In a surprising piece of news, published in June, Google announced that new service trials are starting. Service, that will give a number of households around some major US cities extremely fast Internet access. Why the superlative – well the speed is expected to reach 1Gbps – yes that is one gigabit every second – speed that guarantees enough bandwidth to be able to watch 5 or more High Definition movies at the same time. And have enough left for normal speed Web Browsing.
Such access speeds pose some challenges to the provider, and these challenges can be battled only by using fiber optics reaching to every separate home. Knowing what Google’s resources are, this is not mission impossible, so results are expected by many people all around the world with big interest. The know-how gathered during the trials will be invaluable for this decade‘s internet needs – the bandwidth demands are rising by the day.
New challenges to YouTube, how will they cope with the new “Fiber” age
Youtube had been on the edge of the technology wave or almost a decade since it creation. With the high amount of competition on the market of video content servers, they cannot allow to fall back. Even before the news form Google was heard, YouTube announced new supported video formats.
After the last year introduction of Full HD support, and this years addition of 3D support for Full HD movies, a stunning new format support was announced – 4K movie format. Its resolution is almost 4 times bigger per dimension, than the Full HD’s. Such resolution will allow projection of Cinema quality content – given the fact that 25 feet is the recommended screen width for it. For example IMAX movies are projected using 2 2K projectors to achieve the 3D effect. This suggests that such content will not be suitable for the normal home use – as the 4K projector is bigger than refrigerator, and its cost is in the tens of thousands of US dollars. But such resolution may be fairly suitable for some business’s use – as video conferencing streams, or why not something like cinema on demand.

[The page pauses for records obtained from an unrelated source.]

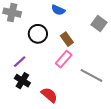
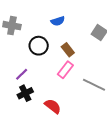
blue semicircle: (58, 10) -> (58, 21), turned -40
black cross: (22, 81) -> (25, 93), turned 35

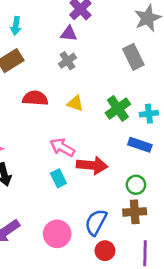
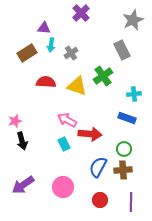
cyan arrow: (16, 26) -> (51, 45), moved
purple triangle: (69, 34) -> (44, 28), moved
yellow triangle: (75, 103) -> (77, 86), size x1.5
green cross: (118, 109) -> (103, 76), moved
blue semicircle: (96, 222) -> (98, 167), moved

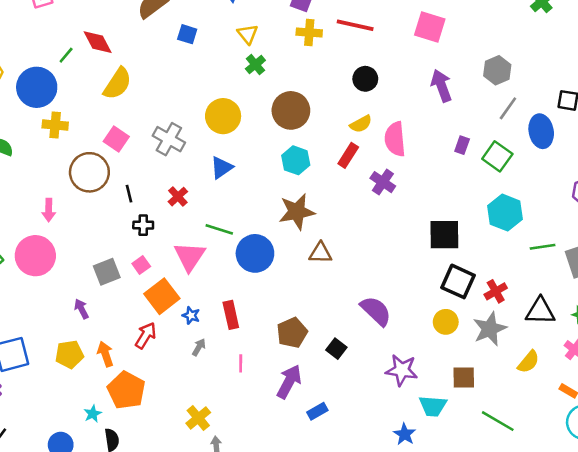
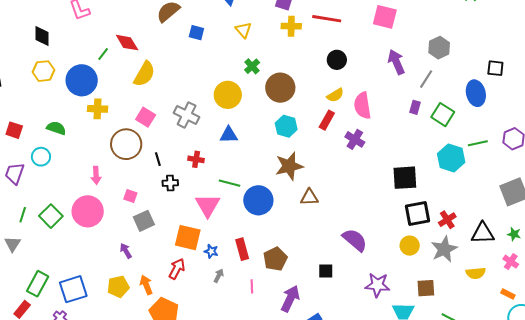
green cross: (255, 65) -> (252, 66), moved
gray line: (508, 108) -> (426, 79), moved
blue triangle: (222, 168) -> (229, 135), turned 36
red cross: (178, 197) -> (196, 159), turned -35
green line: (543, 247) -> (478, 143), moved
pink square: (141, 265) -> (130, 196), moved, turned -32
black square: (458, 281) -> (417, 214), turned -32
orange square: (162, 296) -> (188, 238), turned -36
brown pentagon: (292, 333) -> (275, 259), moved
black square: (336, 349) -> (326, 271), turned -35
yellow semicircle: (528, 362) -> (476, 273), turned 48

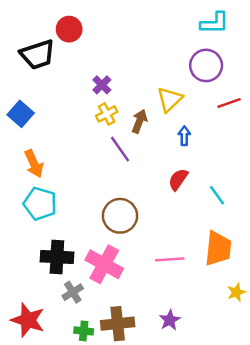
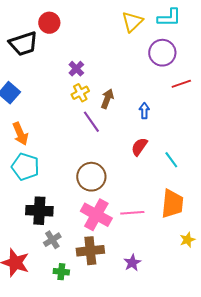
yellow triangle: (170, 99) -> (132, 22), moved
pink cross: (104, 264) -> (96, 215), moved
brown cross: (118, 324) -> (90, 251), moved

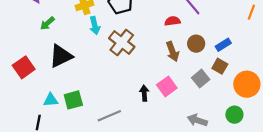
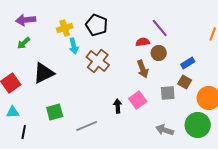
green arrow: (47, 23) -> (24, 43), moved
brown circle: (196, 44) -> (159, 53), moved
gray square: (201, 79) -> (168, 93), turned 35
cyan triangle: (51, 100) -> (13, 112), moved
green circle: (234, 115) -> (198, 125), size x1.6

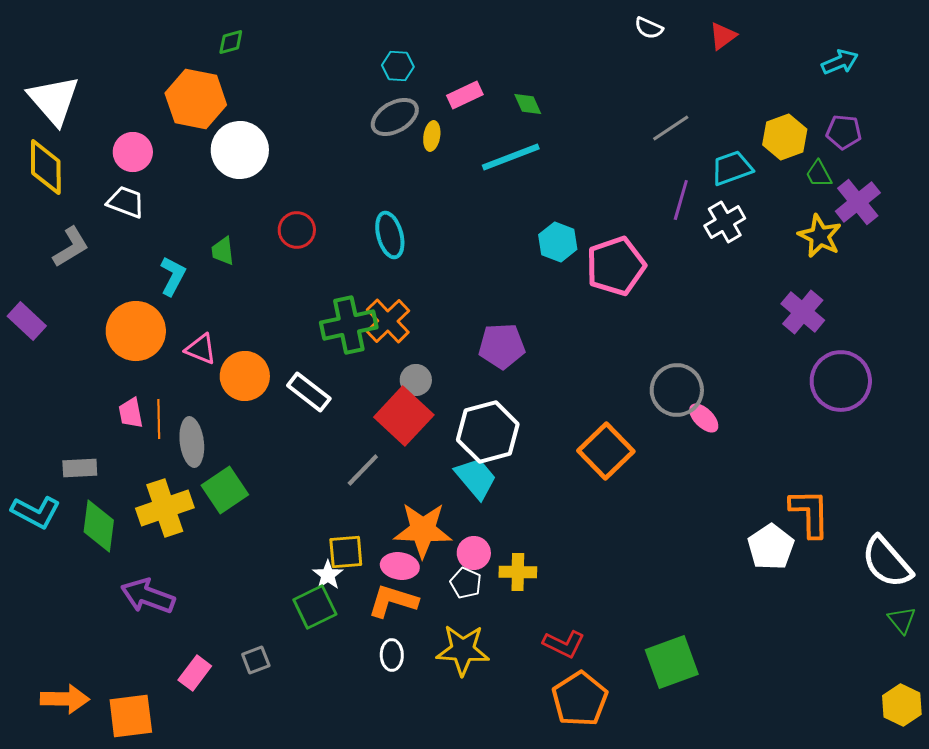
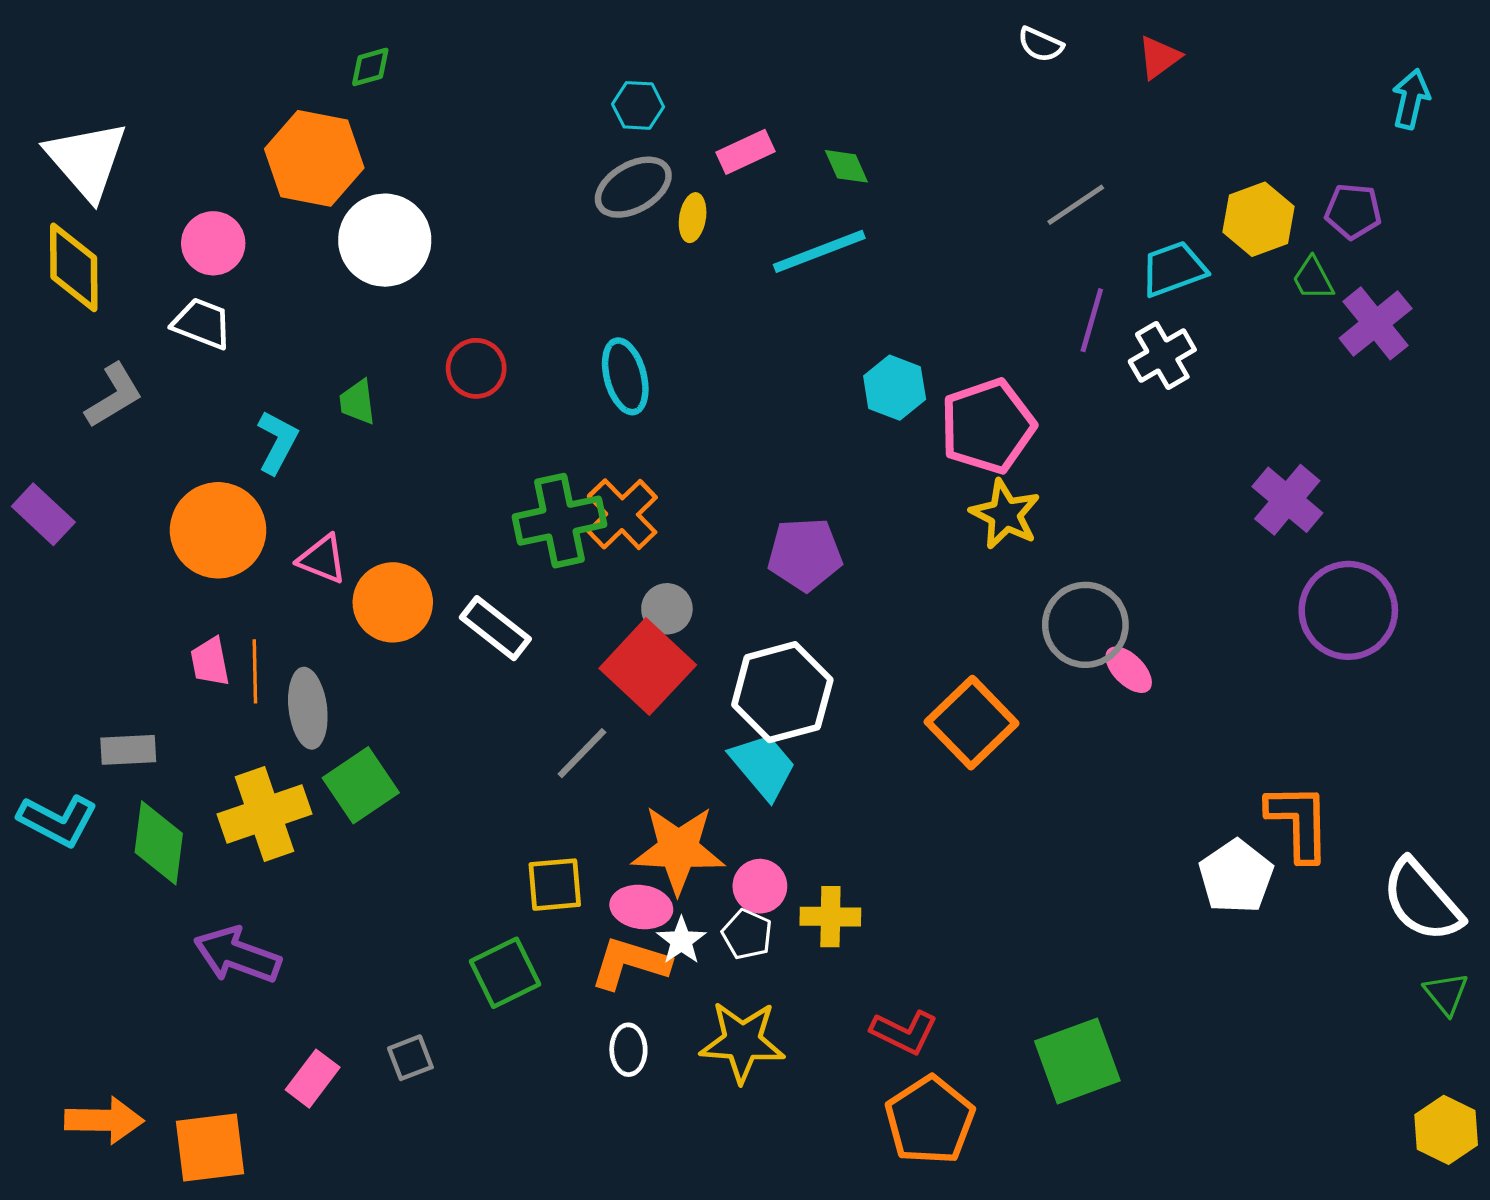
cyan arrow: (840, 62) -> (1411, 99), moved, turned -54
yellow star: (820, 236) -> (1005, 514), moved
white star: (328, 575) -> (681, 941), moved

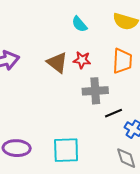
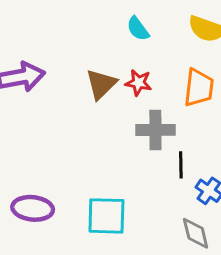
brown triangle: (57, 63) -> (101, 84), turned 35
black line: (114, 113) -> (181, 165), turned -72

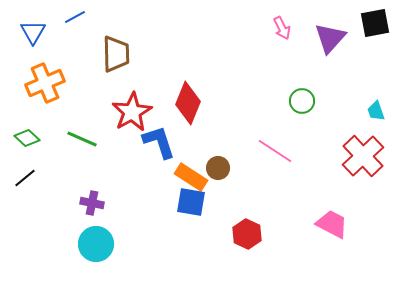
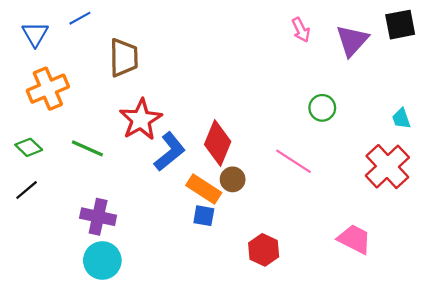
red diamond: (188, 103) -> (218, 143), moved
blue L-shape: (159, 142) -> (170, 152), turned 69
blue square: (191, 202) -> (204, 216), size x0.7
purple cross: (92, 203) -> (98, 217), size x1.4

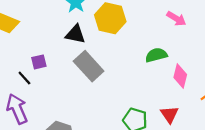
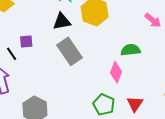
black triangle: (75, 34) -> (62, 22), turned -30
pink diamond: (180, 76) -> (116, 72), moved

But such high resolutions for streaming content are not achievable by normal communication lines speeds of today, as the normal high speed 10MBps home connections are just barely adequate for highly compressed Full HD content.
If you do some calculations, you will reach the conclusion that 16 times bigger speed will be needed to receive the full amount of data.
When you come to think of it – it is really close to the suggested 1Gbps by Google. One begins to wonder – are these two Internet giants working in close relation with each other to boost the access bandwidths for the high speed needs of the 3D and more than Full HD content during the coming decade?